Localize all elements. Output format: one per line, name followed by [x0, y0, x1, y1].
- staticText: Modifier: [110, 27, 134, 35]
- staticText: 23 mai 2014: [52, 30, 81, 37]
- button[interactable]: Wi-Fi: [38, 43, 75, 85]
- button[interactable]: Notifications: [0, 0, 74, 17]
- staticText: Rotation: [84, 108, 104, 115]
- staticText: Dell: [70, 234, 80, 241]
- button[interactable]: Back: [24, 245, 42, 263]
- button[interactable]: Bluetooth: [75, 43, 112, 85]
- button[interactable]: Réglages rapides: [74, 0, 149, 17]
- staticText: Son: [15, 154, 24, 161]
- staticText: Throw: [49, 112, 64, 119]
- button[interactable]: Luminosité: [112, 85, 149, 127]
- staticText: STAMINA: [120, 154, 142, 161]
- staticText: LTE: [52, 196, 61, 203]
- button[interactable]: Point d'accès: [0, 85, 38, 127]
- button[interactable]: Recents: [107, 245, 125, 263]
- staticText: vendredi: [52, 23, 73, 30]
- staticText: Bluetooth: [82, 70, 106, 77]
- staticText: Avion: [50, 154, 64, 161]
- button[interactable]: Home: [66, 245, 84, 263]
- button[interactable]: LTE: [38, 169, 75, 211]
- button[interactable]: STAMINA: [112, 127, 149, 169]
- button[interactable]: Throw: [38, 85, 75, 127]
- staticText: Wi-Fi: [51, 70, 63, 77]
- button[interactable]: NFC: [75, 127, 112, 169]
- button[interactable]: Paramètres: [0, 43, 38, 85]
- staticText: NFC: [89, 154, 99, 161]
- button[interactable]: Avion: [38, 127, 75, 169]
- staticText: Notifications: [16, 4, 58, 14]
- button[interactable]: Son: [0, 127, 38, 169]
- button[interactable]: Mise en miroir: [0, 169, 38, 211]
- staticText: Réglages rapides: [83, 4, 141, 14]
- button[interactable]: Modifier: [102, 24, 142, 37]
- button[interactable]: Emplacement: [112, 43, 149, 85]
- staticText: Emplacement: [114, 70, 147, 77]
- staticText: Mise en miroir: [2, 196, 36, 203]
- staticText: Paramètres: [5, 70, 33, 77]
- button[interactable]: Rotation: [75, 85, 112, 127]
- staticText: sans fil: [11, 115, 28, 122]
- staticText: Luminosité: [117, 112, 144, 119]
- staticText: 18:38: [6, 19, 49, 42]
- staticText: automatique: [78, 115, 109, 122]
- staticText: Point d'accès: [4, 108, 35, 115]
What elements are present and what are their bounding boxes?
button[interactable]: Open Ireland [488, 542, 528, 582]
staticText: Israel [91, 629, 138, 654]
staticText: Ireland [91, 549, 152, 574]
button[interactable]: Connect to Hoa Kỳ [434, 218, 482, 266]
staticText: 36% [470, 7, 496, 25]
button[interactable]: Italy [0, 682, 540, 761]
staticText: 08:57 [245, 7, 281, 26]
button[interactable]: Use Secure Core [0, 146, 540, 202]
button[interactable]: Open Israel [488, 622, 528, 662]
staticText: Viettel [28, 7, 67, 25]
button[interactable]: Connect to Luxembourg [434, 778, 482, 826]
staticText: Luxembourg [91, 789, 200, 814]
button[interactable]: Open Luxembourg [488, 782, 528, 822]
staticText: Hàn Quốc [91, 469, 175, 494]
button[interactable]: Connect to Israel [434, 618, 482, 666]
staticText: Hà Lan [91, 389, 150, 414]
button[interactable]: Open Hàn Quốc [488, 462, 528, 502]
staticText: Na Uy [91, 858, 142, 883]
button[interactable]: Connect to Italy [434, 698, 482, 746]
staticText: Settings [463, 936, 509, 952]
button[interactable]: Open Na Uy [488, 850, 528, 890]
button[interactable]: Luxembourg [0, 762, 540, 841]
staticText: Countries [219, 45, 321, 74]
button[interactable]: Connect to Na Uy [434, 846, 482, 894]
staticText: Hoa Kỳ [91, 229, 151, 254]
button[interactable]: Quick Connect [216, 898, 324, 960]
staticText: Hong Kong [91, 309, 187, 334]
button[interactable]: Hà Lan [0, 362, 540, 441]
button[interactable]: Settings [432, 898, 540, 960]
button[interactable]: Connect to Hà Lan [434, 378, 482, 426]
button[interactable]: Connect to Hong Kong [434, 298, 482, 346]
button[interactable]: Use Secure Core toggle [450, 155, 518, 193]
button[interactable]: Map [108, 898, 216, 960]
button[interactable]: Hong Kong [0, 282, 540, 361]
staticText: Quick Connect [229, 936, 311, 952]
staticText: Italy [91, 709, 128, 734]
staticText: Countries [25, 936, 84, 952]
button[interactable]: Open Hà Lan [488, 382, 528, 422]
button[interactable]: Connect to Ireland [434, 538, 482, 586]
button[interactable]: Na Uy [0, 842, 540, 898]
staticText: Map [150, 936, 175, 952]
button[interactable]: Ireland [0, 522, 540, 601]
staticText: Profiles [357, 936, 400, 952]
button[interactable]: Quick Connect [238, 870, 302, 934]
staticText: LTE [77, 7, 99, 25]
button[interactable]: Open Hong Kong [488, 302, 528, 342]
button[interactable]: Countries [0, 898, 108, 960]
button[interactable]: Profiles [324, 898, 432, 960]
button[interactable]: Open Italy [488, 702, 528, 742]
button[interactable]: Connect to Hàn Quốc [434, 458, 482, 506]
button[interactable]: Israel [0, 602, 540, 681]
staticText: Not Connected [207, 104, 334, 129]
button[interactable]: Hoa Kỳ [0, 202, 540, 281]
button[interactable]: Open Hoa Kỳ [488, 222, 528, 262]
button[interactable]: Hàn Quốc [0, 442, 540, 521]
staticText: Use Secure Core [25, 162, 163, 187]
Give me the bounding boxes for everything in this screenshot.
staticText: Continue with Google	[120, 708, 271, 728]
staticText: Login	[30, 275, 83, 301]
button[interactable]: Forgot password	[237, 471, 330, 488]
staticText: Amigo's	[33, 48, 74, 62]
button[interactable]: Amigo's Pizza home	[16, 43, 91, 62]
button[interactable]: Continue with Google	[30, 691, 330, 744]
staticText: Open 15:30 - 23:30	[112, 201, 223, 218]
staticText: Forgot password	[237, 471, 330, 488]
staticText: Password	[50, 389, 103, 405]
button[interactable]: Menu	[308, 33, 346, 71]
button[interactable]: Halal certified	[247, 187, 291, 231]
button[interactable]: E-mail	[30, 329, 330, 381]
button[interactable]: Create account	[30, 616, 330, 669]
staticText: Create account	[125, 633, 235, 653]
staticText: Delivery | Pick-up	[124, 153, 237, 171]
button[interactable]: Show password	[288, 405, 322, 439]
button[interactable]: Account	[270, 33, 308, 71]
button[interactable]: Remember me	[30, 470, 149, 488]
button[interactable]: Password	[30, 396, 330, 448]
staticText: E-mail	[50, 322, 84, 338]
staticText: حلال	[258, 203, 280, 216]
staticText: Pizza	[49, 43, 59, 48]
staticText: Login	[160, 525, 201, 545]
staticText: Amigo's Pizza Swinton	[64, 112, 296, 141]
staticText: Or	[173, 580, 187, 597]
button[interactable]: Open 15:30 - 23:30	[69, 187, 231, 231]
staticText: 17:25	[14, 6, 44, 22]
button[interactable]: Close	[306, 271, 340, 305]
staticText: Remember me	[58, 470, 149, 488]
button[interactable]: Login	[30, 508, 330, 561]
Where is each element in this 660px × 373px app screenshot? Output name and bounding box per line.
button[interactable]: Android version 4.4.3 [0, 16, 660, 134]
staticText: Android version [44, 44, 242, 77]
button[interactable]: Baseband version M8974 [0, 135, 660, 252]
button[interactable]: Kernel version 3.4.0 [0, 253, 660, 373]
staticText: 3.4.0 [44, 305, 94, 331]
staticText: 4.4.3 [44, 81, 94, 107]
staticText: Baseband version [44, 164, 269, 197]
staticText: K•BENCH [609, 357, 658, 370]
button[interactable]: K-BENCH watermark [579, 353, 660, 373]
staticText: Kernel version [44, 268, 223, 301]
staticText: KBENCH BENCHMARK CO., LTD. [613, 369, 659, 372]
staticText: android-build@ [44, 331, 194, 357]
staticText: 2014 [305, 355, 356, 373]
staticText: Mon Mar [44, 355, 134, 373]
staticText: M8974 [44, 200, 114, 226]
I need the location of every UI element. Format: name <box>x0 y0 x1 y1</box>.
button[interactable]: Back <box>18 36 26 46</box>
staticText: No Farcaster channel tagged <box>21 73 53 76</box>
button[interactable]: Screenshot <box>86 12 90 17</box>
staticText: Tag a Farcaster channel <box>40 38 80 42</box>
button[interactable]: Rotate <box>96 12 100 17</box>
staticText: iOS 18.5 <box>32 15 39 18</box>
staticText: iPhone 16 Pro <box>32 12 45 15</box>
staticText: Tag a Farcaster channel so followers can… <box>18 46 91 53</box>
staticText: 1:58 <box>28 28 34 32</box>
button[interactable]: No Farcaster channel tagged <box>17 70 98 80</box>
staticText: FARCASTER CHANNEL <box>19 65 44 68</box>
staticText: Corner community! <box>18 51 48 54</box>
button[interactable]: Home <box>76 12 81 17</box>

- - - -

# WHAT IS REQUIRED:
All lines above that contain the word "elements" are to be copied.

# EXERCISE RESULT:
Localize all elements. Output format: one per line, name followed by [x0, y0, x1, y1].
What elements are present and what are their bounding boxes?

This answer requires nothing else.